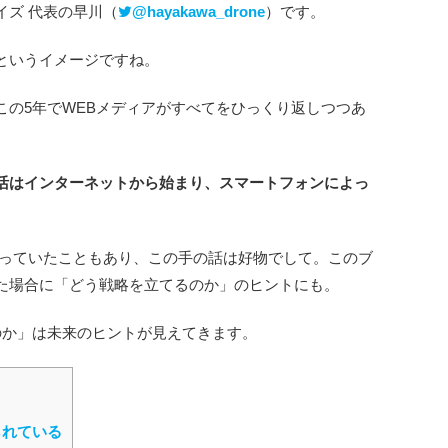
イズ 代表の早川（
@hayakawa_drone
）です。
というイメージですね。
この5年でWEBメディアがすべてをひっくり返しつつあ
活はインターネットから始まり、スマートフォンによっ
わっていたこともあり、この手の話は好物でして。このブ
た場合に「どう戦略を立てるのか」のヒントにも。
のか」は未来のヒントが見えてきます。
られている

##########

[Action item]
Could you give the material again exactly as it stands, omitting any image?

[Solution for this exercise]
イズ 代表の早川（
@hayakawa_drone
）です。
というイメージですね。
この5年でWEBメディアがすべてをひっくり返しつつあ
活はインターネットから始まり、スマートフォンによっ
わっていたこともあり、この手の話は好物でして。このブ
た場合に「どう戦略を立てるのか」のヒントにも。
のか」は未来のヒントが見えてきます。
られている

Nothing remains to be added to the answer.